The disciples have gathered in Jerusalem, awaiting the “baptism [with] the Holy Spirit” that Jesus had promised in Acts 1:5. It is Pentecost, the 50th day after the Sabbath of Passover week (which was also the day Jesus was resurrected). Jews from all over the world were gathered in Jerusalem for the Feast of Weeks/Feast of Harvest.
At once, a sound “came from Heaven” and filled the room where the 120 believers were gathered and something like “tongues of fire” rested above each of the believers. They were filled with the Spirit of God, and began speaking in other languages. The Jews who had gathered for Pentecost also noticed all of this commotion, and met together; they were amazed at the various languages being spoken and asked what it meant. Peter and the other 11 apostles went to the crowd and explained to them what was happening, how this very moment had been promised in the earlier scriptures. Peter also showed how all of this pointed to Jesus, “whom [they] crucified.” Those gathered asked what they needed to do in response, and Peter told them to repent of their sin, and be baptized for the forgiveness of their sins and the reception of the Holy Spirit. Peter continued to share the gospel, warning and pleading with them. Some, 3000 in fact, accepted the gospel and were baptized.

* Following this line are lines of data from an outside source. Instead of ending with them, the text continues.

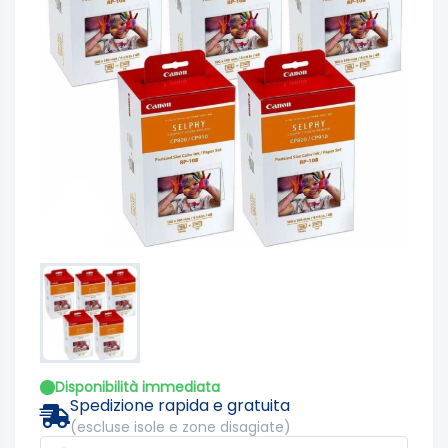
Disponibilità immediata
Spedizione rapida e gratuita
(escluse isole e zone disagiate)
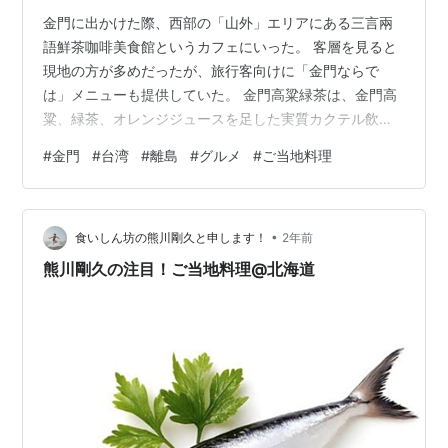
金門に出かけた際、西部の「山外」エリアにある三言兩
語鮮茶咖啡美食館というカフェにいった。 客層を見ると
現地の方が多めだったが、旅行客向けに「金門ならで
は」メニューも提供していた。 金門高粱緑茶は、金門高
粱、緑茶、オレンジジュースを足した実質カクテル飲料
で、500ml入りを400円くらいで買える。 バーに行くよ
#
金門
#
台湾
#
離島
#
グルメ
#
ご当地料理
り全然安い（そもそもそんなにバーとかないけど）。 金
門高粱緑茶 コップの上のラベルにたくさんの三角形が書
かれているが、これは軍の所管・所属を表すマークであ
•
る。空軍指導部とか、どこどこ部隊とか、そういうもの
食いしん坊の熊川剛久と申します！
2年前
を表すそう。 主食を何にしようか考え、今回は炒泡麵を
熊川剛久の注目！ご当地料理@北海道
食べた。 直訳すると、焼きインスタ…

The believers were focused on 4 things: the apostles’ teaching, the fellowship, the breaking of bread and prayer. As a result, the gospel spread as people accepted Jesus as Lord. In fact, their numbers increased daily because of what God was doing with the faithful obedience of the apostles and church.
What’s in it for us?
This text is less about the flashy appearance of the Holy Spirit through wind and tongues of flame (as it only happened this once in the NT) and more about what the Holy Spirit enabled the apostles to do. These, then, are the things that apply to us; these are the examples for us to follow
- The apostles used their gifts as soon as they received them- in this particular case, it was the ability to speak in multiple languages
- The apostles took full advantage of the situation to witness- with the Jews gathered from around the world, there was a God-provided opportunity to teach the gospel in a multi-cultural and multi-ethnic environment
- The apostles both knew and understood scripture and how to apply it to their situation, and more importantly, how that scripture spoke about Jesus: Peter referenced several OT texts and used them to tell about Jesus
- The apostles, and Peter specifically, knew how to speak directly to the immediate life if those gathered: This story is less than two months after the killing and resurrection, and Peter did not shy away from reminding his listeners in their role of killing the Lord and Christ
- There was a discipleship process post-conversion- the new converts were devoted to the teaching of the apostles, met together, ate meals together and prayed together
- God brought the increase- the apostles and believers kept “the main thing the main thing”- they lived out the faith in real and meaningful ways- they learned, met, ate, prayer, shared, praised God and because of this, they “found favor of all the people”- basically, they didn’t go around acting like a bunch of jackwagons telling all of the non-believers how much they sucked.
So…your thoughts? Are the things in bold also for us? What might you add? Remove?